My friend came over and told me our table was ready.  Glaring at the old man and his inappropriate fingers in my hair, she then looked at me like I was crazy, letting him touch me like that.  I got off the stool and the man's hands dropped to his sides, his chin quivering with all the emotion he was trying to bottle up.  I went over and put both my hands on the back of his neck, pulling him forward until our foreheads touched. 
"You can grieve like this a bit longer, but you're almost done, okay?" I whispered.  "Almost done."
He grabbed the back of my head, tight, then nodded.  He sighed, and his face crumpled.  "Yeah.  Okay."

Every time I watch a movie that's set in New York, one that was made before 911, I feel this visceral rage when I see the skyline that was stolen from us.  When I think of all the men, women and children lost on that terrible day and the gutless cowards who murdered them so gleefully.  Everyone was going to funerals for months afterward.  Every week, firemen stood at stop signs with boots in their hands, in which drivers stuffed any money they could spare.  It was all donations for the families of the lost.  I think about my friend from Iran, a woman who'd fled the country when they tried to kill her for teaching girls how to read, and how people here spit on her as she walked down the sidewalk after 911.  Or my pal from Libya, who was sitting at a bar a week later when a man came up and punched him in the back of the head for no reason, knocking him unconscious and giving him a concussion.  Of their kids being targeted at school because they looked Middle Eastern.  It made me think of Woodie Guthrie, and how he stopped an angry mob from attacking a Japanese family in their store, right after Pearl Harbor.  Guthrie jumped on top of something, can't remember what, and began to sing, "We shall overcome."  Music soothed the beast and the mob changed into a united front of concerned people.  I'd love to see a Woodie Guthrie right now, strumming a song of unity and love instead of fame-obsessed sociopaths fanning hatred on 24 Hour propaganda channels.

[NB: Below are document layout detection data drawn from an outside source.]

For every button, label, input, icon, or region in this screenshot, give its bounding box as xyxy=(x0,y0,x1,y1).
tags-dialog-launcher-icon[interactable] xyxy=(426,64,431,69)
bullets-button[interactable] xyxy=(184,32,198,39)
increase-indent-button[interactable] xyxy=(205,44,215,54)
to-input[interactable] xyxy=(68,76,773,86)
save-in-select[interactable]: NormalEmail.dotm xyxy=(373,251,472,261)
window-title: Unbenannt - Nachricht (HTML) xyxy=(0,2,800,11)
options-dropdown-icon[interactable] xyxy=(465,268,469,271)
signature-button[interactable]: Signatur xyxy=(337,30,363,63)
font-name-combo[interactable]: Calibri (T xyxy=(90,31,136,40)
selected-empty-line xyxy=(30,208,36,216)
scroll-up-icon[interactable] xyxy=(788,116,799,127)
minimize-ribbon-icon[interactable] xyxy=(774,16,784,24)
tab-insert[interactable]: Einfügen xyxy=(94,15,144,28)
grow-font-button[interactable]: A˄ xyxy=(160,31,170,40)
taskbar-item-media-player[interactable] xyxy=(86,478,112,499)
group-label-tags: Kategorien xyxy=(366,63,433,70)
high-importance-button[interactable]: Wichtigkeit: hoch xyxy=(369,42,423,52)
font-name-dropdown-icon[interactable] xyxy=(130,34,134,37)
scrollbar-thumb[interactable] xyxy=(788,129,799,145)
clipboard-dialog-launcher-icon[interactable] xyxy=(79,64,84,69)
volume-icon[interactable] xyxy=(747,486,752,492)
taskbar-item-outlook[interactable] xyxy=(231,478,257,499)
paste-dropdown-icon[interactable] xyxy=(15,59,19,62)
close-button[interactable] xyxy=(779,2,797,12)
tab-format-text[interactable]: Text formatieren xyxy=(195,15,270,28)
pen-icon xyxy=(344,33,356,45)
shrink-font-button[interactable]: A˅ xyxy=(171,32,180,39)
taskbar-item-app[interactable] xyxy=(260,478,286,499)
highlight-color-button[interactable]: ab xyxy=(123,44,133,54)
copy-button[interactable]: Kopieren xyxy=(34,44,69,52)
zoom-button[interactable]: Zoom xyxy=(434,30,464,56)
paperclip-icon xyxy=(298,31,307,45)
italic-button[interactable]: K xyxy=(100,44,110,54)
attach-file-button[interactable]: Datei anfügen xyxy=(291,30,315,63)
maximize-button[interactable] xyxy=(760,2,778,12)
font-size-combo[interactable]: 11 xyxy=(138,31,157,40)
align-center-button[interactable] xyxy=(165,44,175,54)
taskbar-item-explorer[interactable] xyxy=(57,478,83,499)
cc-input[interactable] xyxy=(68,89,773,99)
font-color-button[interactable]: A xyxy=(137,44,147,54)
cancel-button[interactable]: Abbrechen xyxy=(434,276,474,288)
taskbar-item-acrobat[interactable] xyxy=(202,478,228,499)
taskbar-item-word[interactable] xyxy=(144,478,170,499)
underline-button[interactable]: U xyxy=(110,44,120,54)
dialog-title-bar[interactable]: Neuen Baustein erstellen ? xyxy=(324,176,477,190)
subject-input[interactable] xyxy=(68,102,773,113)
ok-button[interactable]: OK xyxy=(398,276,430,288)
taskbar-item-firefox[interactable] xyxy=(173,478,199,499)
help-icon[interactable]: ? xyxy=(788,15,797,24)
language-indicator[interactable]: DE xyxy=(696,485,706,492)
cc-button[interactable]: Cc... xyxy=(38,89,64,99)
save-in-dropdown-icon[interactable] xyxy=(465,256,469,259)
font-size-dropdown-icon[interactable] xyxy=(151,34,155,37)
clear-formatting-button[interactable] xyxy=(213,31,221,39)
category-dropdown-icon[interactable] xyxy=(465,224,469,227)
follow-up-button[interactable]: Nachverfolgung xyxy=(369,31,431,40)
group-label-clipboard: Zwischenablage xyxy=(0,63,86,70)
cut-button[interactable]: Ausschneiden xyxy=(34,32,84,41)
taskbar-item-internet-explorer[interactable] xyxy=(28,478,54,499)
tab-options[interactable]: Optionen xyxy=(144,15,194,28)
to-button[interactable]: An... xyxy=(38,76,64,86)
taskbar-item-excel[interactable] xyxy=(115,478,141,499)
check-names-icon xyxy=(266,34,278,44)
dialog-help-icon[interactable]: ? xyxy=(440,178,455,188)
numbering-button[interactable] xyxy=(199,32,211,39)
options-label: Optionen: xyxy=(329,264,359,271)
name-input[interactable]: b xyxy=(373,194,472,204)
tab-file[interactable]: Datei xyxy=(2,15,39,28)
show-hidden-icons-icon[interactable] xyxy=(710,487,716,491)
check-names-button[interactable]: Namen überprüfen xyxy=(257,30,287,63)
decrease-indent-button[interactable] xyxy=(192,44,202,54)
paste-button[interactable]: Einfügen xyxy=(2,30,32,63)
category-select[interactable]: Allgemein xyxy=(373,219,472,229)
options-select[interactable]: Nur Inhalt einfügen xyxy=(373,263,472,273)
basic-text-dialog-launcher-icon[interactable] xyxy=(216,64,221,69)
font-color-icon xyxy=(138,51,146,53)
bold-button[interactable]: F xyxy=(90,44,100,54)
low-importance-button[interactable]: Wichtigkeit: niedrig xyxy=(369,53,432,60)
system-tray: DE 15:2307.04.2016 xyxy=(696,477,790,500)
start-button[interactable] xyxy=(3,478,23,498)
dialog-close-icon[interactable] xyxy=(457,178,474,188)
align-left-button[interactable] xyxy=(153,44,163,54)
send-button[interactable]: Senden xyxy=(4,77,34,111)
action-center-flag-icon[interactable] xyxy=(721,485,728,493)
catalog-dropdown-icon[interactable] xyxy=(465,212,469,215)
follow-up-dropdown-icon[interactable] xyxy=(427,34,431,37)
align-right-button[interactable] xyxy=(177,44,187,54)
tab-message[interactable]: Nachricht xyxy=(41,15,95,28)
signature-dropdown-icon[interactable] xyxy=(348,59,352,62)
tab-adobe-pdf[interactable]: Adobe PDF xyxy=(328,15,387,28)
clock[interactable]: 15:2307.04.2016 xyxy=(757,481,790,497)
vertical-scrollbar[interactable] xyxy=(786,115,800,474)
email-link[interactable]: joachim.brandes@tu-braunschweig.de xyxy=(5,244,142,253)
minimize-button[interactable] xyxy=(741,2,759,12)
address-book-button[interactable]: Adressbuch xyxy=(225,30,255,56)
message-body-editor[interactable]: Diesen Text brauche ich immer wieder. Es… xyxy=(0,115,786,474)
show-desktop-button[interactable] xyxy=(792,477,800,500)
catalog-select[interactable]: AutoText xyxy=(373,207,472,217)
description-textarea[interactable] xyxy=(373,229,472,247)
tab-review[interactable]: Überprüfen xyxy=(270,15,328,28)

But in all that chaos, all that strife and justifiable grief, I also saw something beautiful.  Something hopeful.  A nation coming together to mourn and help each other recover.  Celebrities gave their time and money, individuals volunteered anything and everything they could, students did fund drives and grade schoolers drew cards.  It was the same during World War II, when everybody did their part, coming together under a common and despicable attack.  Sure, we have the whackadoodles and their slobbery rhetoric, but the big-hearted and generous far outweigh them.  I love this country.  I love the diversity of people in it.  I love the freedom that allows even the most idiotic morons imaginable their freedom of speech and expression, even as I abhor their actions.  I know that we can come together in bad times and good because we've done it before.  Many times.  As long as there are people to check prejudice and illiteracy and stupidity, we always will come together.  Like Gandhi said, good always triumphs in the end.  Always.  And even when it doesn't feel that way, even when we're in a valley instead of on top of a hill, that is still true.  We just have to believe it, then roll up our sleeves and make it happen.  With a little work, good will always triumph in the end.  We can unite and keep ourselves strong.  Take care of yourselves and be well.